Let’s now verify that the fitness function has been decorated as expected:

>>> fv = drb.fitness([1, 2]) 
Elapsed time: ... seconds
>>> print(fv)
[100.]

Yay!

Logging fitness evaluations#

In the previous section we saw an example of a simple stateless decorator. Decorators, however, need not to be stateless: since all the functions of the UDP API take as first input parameter the calling problem, we can implement decorators that alter the state of the problem itself. As a concrete example, we will now write a fitness function decorator that logs in the calling problem all the decision vectors passed to the fitness function.
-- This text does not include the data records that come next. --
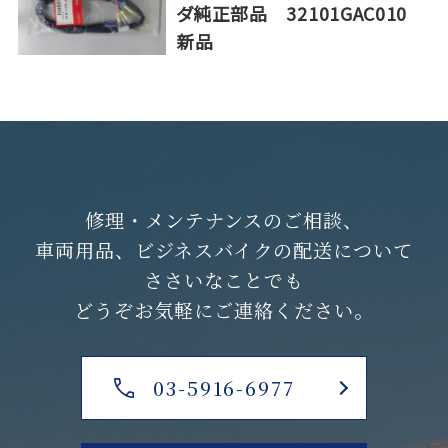
ダ純正部品 32101GAC010
新品
修理・メンテナンスのご相談、
車両用品、ビジネスバイクの配送について
ささいなことでも
どうぞお気軽にご連絡ください。
03-5916-6977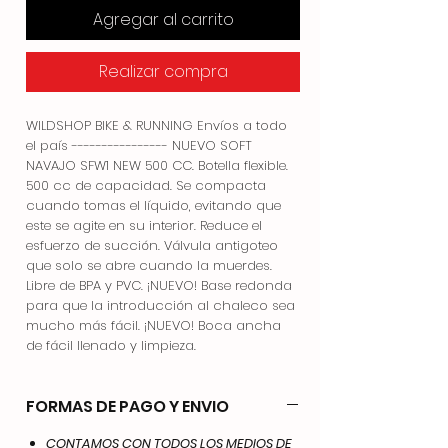
Agregar al carrito
Realizar compra
WILDSHOP BIKE & RUNNING Envíos a todo
el país ---------------- NUEVO SOFT
NAVAJO SFW1 NEW 500 CC. Botella flexible.
500 cc de capacidad. Se compacta
cuando tomas el líquido, evitando que
este se agite en su interior. Reduce el
esfuerzo de succión. Válvula antigoteo
que solo se abre cuando la muerdes.
Libre de BPA y PVC. ¡NUEVO! Base redonda
para que la introducción al chaleco sea
mucho más fácil. ¡NUEVO! Boca ancha
de fácil llenado y limpieza.
FORMAS DE PAGO Y ENVIO
CONTAMOS CON TODOS LOS MEDIOS DE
The fitness logging decorator is rather simple:

>>> def f_log_decor(orig_fitness_function):
...     def new_fitness_function(self, dv):
...         if hasattr(self, "dv_log"):
...             self.dv_log.append(dv)
...         else:
...             self.dv_log = [dv]
...         return orig_fitness_function(self, dv)
...     return new_fitness_function

The logic is straightforward:

  • the first time the fitness function of the decorated problem is called, the condition hasattr(self, "dv_log") will be False because, initially, the decorated problem does not contain any logging structure. The decorated fitness function will then proceed to add to the problem a 1-element list called dv_log containing the current decision vector dv;

  • on subsequent calls of the decorated fitness function, the current decision vector dv will be appended to the dv_log list.

Let’s see the logging decorator in action. First, we create a decorated problem:

>>> drb = pg.problem(pg.decorator_problem(rb, fitness_decorator=f_log_decor))

Second, we verify that the UDP inside drb does not yet contain a dv_log logging structure:

>>> hasattr(drb.extract(pg.decorator_problem), "dv_log")
False

Next, we call the fitness function a few times:

>>> drb.fitness([1, 2])
array([100.])
>>> drb.fitness([3, 4])
array([2504.])
>>> drb.fitness([5, 6])
array([36116.])

We can now verify that all the decision vectors passed so far to the fitness function have been logged in the internal decorator_problem object:

>>> drb.extract(pg.decorator_problem).dv_log
[array([1., 2.]), array([3., 4.]), array([5., 6.])]

All according to plan!

Of course, the logging presented here is rather simplistic. In a real application, one may want to rely on Python’s logging module rather than use an ad-hoc logging structure, and perhaps one may want to log other information as well (e.g., the fitness vector).

What else can be decorated?#

In the examples above, we have focused on the decoration of the fitness function, which, arguably, is the most important function in a UDP. decorator_problem however can be used to decorate any method belonging to the public API of a UDP, including gradient and hessians computations, sparsity-related methods, the stochastic seed setter and a getter, etc. The exhaustive list of methods that can be implemented (and decorated) in a UDP is reported in the documentation of pygmo.problem.